Sempre il Ministero della Salute provvederà a farsi inviare tutto il raccolto nei tempi e modi definiti nel provvedimento di autorizzazione alla coltivazione e provvederà, entro e non oltre 4 mesi dalla raccolta, a destinare il materiale alle officine farmaceutiche autorizzate per la successiva trasformazione, che dovranno, tramite una persona qualificata, comunicare al Ministero della Salute ogni lotto di sostanza attiva o preparazione vegetale a base di cannabis rilasciato, entro trenta giorni dal rilascio e prima dell’avvio alla distribuzione, e solo dopo 15 giorni senza riscontri negativi, si potrà procedere alla distribuzione. Ma anche qui le criticità sono evidenti. Stando a quanto afferma l'associazione di farmacisti FarmaGalenica, il nodo del problema è una disposizione tecnica del provvedimento che impone che la titolazione del principio attivo. Nel testo leggiamo infatti che per assicurare la qualità del prodotto, “deve essere effettuata per ciascuna preparazione magistrale con metodologie sensibili e specifiche quali la cromatografia liquida o gassosa accoppiate alla spettrometria di massa ovvero il metodo di estrazione deve essere autorizzato ai sensi della normativa vigente”.

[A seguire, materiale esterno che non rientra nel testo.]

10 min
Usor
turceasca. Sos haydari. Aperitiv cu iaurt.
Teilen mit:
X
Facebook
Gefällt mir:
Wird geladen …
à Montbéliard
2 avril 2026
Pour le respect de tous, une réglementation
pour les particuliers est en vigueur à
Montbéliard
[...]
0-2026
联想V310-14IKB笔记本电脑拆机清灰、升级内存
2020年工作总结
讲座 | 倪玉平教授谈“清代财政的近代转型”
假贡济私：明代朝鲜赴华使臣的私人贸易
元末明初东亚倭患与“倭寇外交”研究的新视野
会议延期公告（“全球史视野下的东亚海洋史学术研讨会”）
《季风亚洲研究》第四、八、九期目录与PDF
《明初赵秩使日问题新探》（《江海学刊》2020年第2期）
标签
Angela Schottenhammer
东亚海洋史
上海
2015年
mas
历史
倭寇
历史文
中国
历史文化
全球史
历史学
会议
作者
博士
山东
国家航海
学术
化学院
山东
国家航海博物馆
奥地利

Peccato che gli strumenti necessari per rispettare la disposizione costino centinaia di migliaia di euro e il ricorso all’eventuale “service” di un laboratorio esterno è reso nei fatti impossibile per la semplice ragione che l’analisi va replicata per ogni singola preparazione, con il risultato di amplificare a dismisura non solo i costi ma anche i tempi. Per quanto riguarda i costi specifici, nel decreto si stima il costo di produzione della sostanza in 5,93 euro al grammo, IVA esclusa. La tariffa della cannabis per la vendita al dettaglio sarà poi determinata con un aggiornamento del decreto che stabilisce le tariffe nazionali per la vendita al pubblico dei medicinali, individuando in una cifra che sarà fissa, a quanto sembra emergere ad una prima analisi, il prezzo finale al grammo per la cannabis.

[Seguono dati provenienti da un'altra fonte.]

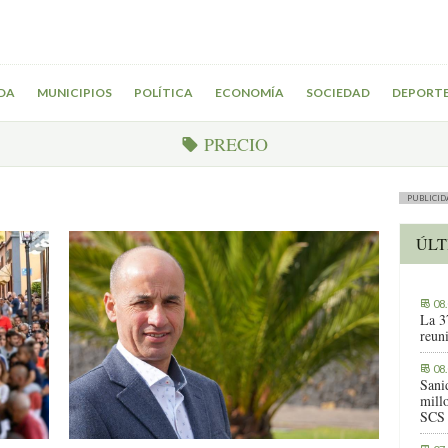
DA
MUNICIPIOS
POLÍTICA
ECONOMÍA
SOCIEDAD
DEPORT
PRECIO
PUBLICID
ÚLT
08
La 3
reuni
08
Sani
millo
SCS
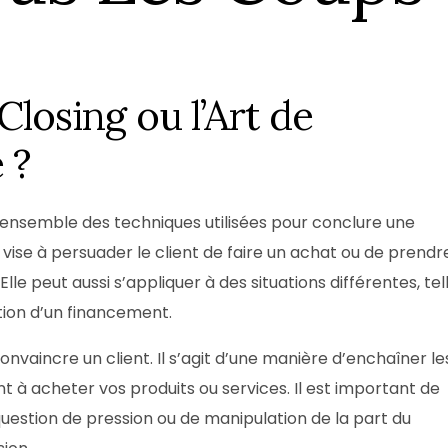
Box Shooting Graduation Par
Séance photo Remise de Diplôme
Box Shooting Maman & Moi
Séance Photo à Thème Fête Des 
Closing ou l’Art de
Mères
 ?
 l’ensemble des techniques utilisées pour conclure une
se à persuader le client de faire un achat ou de prendr
lle peut aussi s’appliquer à des situations différentes, tel
tion d’un financement.
onvaincre un client. Il s’agit d’une manière d’enchaîner le
ent à acheter vos produits ou services. Il est important de
uestion de pression ou de manipulation de la part du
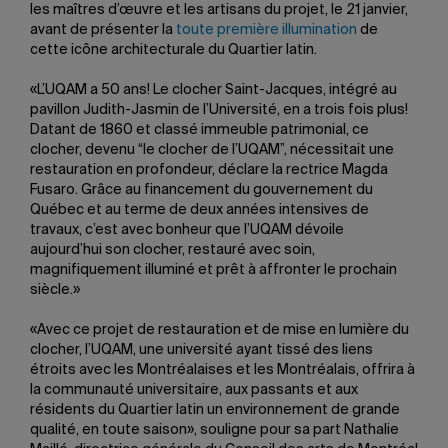
les maîtres d’œuvre et les artisans du projet, le 21 janvier,
avant de présenter la
toute première illumination
de
cette icône architecturale du Quartier latin.
«L’UQAM a 50 ans! Le clocher Saint-Jacques, intégré au
pavillon Judith-Jasmin de l’Université, en a trois fois plus!
Datant de 1860 et classé immeuble patrimonial, ce
clocher, devenu “le clocher de l’UQAM”, nécessitait une
restauration en profondeur, déclare la rectrice Magda
Fusaro. Grâce au financement du gouvernement du
Québec et au terme de deux années intensives de
travaux, c’est avec bonheur que l’UQAM dévoile
aujourd’hui son clocher, restauré avec soin,
magnifiquement illuminé et prêt à affronter le prochain
siècle.»
«Avec ce projet de restauration et de mise en lumière du
clocher, l’UQAM, une université ayant tissé des liens
étroits avec les Montréalaises et les Montréalais, offrira à
la communauté universitaire, aux passants et aux
résidents du Quartier latin un environnement de grande
qualité, en toute saison», souligne pour sa part Nathalie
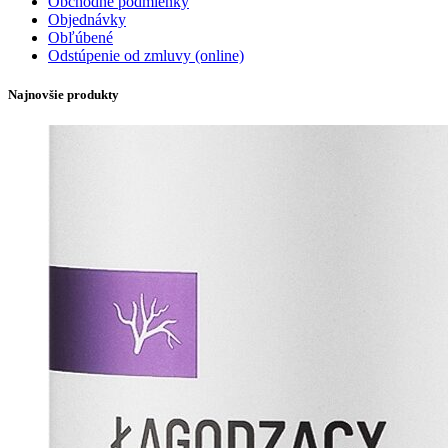
Obchodné podmienky
Objednávky
Obľúbené
Odstúpenie od zmluvy (online)
Najnovšie produkty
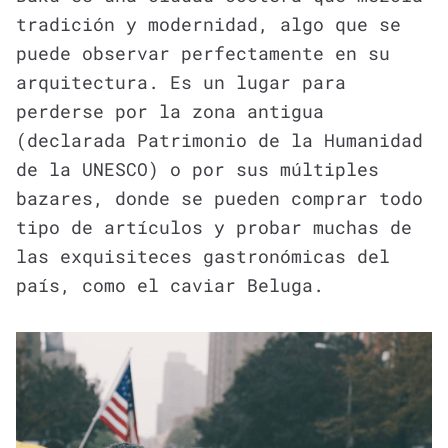
tradición y modernidad, algo que se
puede observar perfectamente en su
arquitectura. Es un lugar para
perderse por la zona antigua
(declarada Patrimonio de la Humanidad
de la UNESCO) o por sus múltiples
bazares, donde se pueden comprar todo
tipo de artículos y probar muchas de
las exquisiteces gastronómicas del
país, como el caviar Beluga.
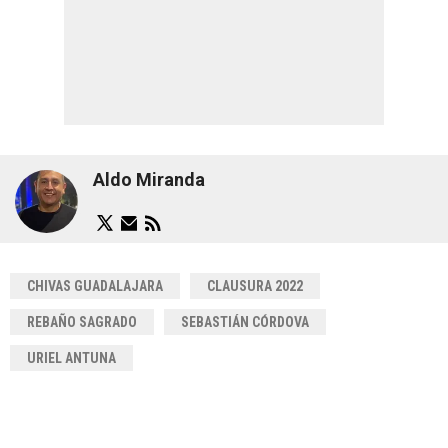
Aldo Miranda
CHIVAS GUADALAJARA
CLAUSURA 2022
REBAÑO SAGRADO
SEBASTIÁN CÓRDOVA
URIEL ANTUNA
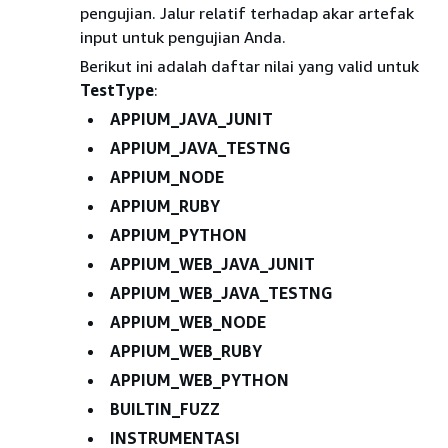
pengujian. Jalur relatif terhadap akar artefak
input untuk pengujian Anda.
Berikut ini adalah daftar nilai yang valid untuk
TestType
:
APPIUM_JAVA_JUNIT
APPIUM_JAVA_TESTNG
APPIUM_NODE
APPIUM_RUBY
APPIUM_PYTHON
APPIUM_WEB_JAVA_JUNIT
APPIUM_WEB_JAVA_TESTNG
APPIUM_WEB_NODE
APPIUM_WEB_RUBY
APPIUM_WEB_PYTHON
BUILTIN_FUZZ
INSTRUMENTASI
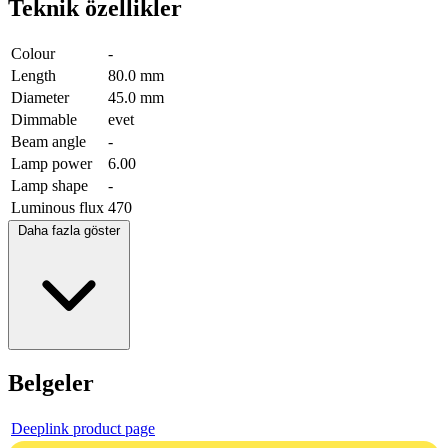
Teknik özellikler
Colour
-
Length
80.0 mm
Diameter
45.0 mm
Dimmable
evet
Beam angle
-
Lamp power
6.00
Lamp shape
-
Luminous flux
470
Daha fazla göster
Belgeler
Deeplink product page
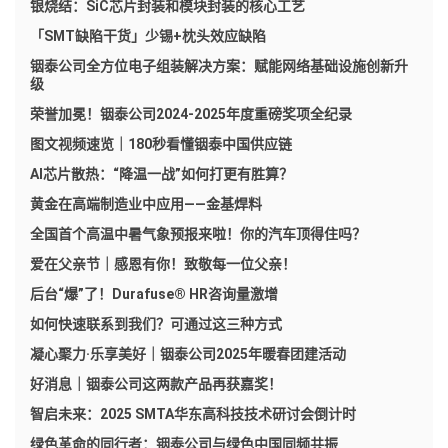
银烧结：SiC芯片封装和模块封装的核心工艺
「SMT缺陷干货」少锡+枕头效应缺陷
铟泰公司全方位电子组装解决方案：赋能网络基础设施创新升
级
荣誉加冕！铟泰公司2024-2025年度重磅奖项全纪录
图文视频速览｜180秒看懂铟泰中国供应链
AI芯片散热：“降温一战”如何打更有胜算？
黄金在高端制造业中应用——金基焊料
全国首个高温中暑气象预报来啦！你的汽车顶得住吗？
爱在父亲节｜感恩有你！致敬每一位父亲！
后台“爆”了！Durafuse® HR咨询量激增
如何快速联系到我们？可通过这三种方式
凝心聚力·乐享美好｜铟泰公司2025年暖春团建活动
好消息｜铟泰公司这两款产品再获嘉奖！
智启未来：2025 SMTA华东高科技技术研讨会倒计时
绿色革命的同行者：铟泰公司与绿色中国同频共振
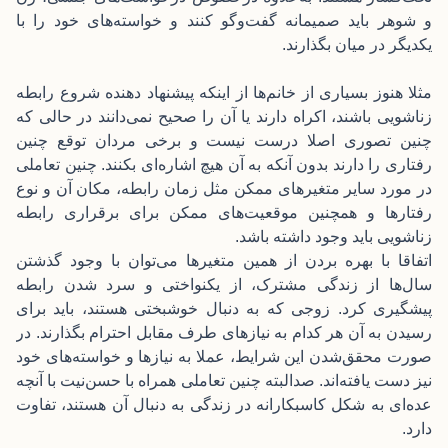
و شوهر باید صمیمانه گفت‌وگو کنند و خواسته‌های خود را با
یکدیگر در میان بگذارند.
مثلا هنوز بسیاری از خانم‌ها از اینکه پیشنهاد دهنده شروع رابطه
زناشویی باشند، اکراه دارند یا آن را صحیح نمی‌دانند در حالی که
چنین تصوری اصلا درست نیست و برخی مردان توقع چنین
رفتاری را دارند بدون آنکه به آن هیچ اشاره‌ای بکنند. چنین تعاملی
در مورد سایر متغیرهای ممکن مثل زمان رابطه، مکان آن و نوع
رفتارها و همچنین موقعیت‌های ممکن برای برقراری رابطه
زناشویی باید وجود داشته باشد.
اتفاقا با بهره بردن از همین متغیرها می‌توان با وجود گذشتن
سال‌ها از زندگی مشترک، از یکنواختی و سرد شدن رابطه
پیشگیری کرد. زوجی که به دنبال خوشبختی هستند، باید برای
رسیدن به آن هر کدام به نیازهای طرف مقابل احترام بگذارند. در
صورت محقق‌شدن این شرایط، عملا به نیازها و خواسته‌های خود
نیز دست یافته‌اند. صدالبته چنین تعاملی همراه با حسن‌نیت با آنچه
عده‌ای به شکل کاسبکارانه در زندگی به دنبال آن هستند، تفاوت
دارد.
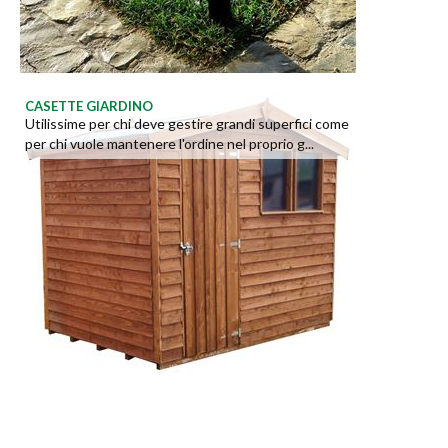
CASETTE GIARDINO
Utilissime per chi deve gestire grandi superfici come
per chi vuole mantenere l'ordine nel proprio g...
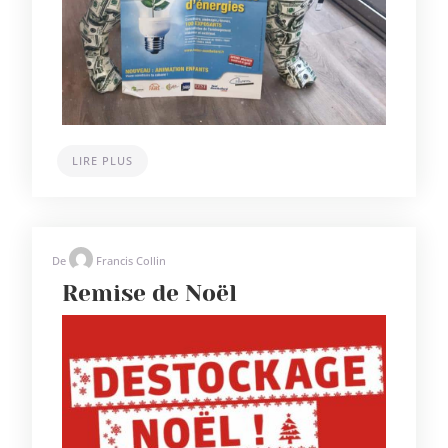
LIRE PLUS
De
Francis Collin
Remise de Noël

Quello che a noi di Soft Secrets è però immediatamente balzato agli occhi è stata la sistematica esclusione di alcune patologie dalle tabelle: per i malati di Parkinson, Alzheimer, epilessia, morbo di Crohn, Sclerosi Laterale Amiotrofica (SLA) ed epatite C non c'è né possibilità di prescrizione, né di rimborso dei farmaci cannabinoidi. Un'evidente autogol che sconfessa in pieno le dichiarazioni fatte inizialmente dal ministro Lorenzin che, presentando alla stampa la sua personalissima riforma a settembre dello scorso anno, aveva assicurato un'ampia accessibilità alle cure con la cannabis. Paradossalmente rimane poi l’incredibile non riconoscimento del trattamento a base di cannabis come terapia valida per il trattamento di qualsivoglia patologia.

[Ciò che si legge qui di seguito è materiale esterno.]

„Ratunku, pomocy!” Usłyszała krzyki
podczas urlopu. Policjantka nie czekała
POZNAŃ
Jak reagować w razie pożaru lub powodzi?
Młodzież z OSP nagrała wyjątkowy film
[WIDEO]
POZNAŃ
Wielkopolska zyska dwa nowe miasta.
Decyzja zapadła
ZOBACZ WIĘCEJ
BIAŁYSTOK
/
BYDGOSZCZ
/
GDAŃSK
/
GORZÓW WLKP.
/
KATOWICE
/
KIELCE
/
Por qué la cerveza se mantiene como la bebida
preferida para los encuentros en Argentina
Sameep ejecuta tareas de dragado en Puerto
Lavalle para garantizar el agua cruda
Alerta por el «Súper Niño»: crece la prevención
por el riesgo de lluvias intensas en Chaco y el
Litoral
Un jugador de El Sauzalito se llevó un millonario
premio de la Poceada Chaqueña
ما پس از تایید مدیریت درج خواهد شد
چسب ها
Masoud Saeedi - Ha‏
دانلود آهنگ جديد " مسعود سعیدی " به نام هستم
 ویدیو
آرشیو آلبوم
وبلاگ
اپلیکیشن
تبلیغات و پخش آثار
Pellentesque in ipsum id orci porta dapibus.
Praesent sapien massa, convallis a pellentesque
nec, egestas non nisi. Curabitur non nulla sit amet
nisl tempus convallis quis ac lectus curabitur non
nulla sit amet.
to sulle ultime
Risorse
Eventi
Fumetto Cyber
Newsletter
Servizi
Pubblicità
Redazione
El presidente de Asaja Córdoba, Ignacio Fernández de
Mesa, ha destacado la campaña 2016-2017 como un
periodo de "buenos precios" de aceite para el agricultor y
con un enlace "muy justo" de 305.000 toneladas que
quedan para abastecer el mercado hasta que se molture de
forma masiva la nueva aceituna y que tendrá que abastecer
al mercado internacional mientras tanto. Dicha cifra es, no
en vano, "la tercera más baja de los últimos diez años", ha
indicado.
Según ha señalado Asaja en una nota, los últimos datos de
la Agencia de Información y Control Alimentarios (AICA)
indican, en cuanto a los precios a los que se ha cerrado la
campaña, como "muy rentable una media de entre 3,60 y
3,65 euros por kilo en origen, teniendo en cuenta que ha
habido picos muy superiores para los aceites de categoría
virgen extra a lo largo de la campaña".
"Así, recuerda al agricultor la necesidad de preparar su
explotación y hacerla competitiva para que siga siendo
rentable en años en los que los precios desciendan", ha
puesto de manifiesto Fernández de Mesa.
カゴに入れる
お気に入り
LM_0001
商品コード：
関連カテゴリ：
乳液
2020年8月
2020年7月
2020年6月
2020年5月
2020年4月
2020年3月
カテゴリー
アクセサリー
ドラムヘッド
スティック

Leggiamo infatti nell'allegato: “In considerazione delle evidenze scientifiche fino ad ora prodotte, che dovranno essere aggiornate ogni due anni, si può affermare che l’uso medico della cannabis non può essere considerato una terapia propriamente detta, bensì un trattamento sintomatico di supporto ai trattamenti standard, quando questi ultimi non hanno prodotto gli effetti desiderati, o hanno provocato effetti secondari non tollerabili, o necessitano di incrementi posologici che potrebbero determinare la comparsa di effetti collaterali”. Insomma per il ministero della Salute la cannabis medica rimane poco più che un palliativo ma con evidenti potenzialità di profitto.

In ultimo, ci preme segnalare che grazie al decreto Lorenzin, sarà impossibile guidare o svolgere lavori che richiedono allerta mentale e coordinazione fisica per almeno 24 ore dopo l'ultima somministrazione con cannabis per uso medico. Per concludere, il 15 dicembre è stato inaugurato un sistema di semi-monopolio, dove il Ministero della Salute si pone come organo unico per garantire una gestione nazionale delle forniture e della coltivazione della cannabis mediante autorizzazioni e dove l’AIFA sostanzialmente decide e controlla la produzione autorizzata della sostanza. In questi passaggi autorizzativi e nell'evidente sciatteria giuridica e noncuranza clinica con cui il testo del decreto è stato redatto, non possiamo non individuare un fallimento tout-court della tanto sospirata cannabis medica di Stato. Come sempre, provano a metterci una pezza e fanno più danno del buco. Benvenuti in Italia.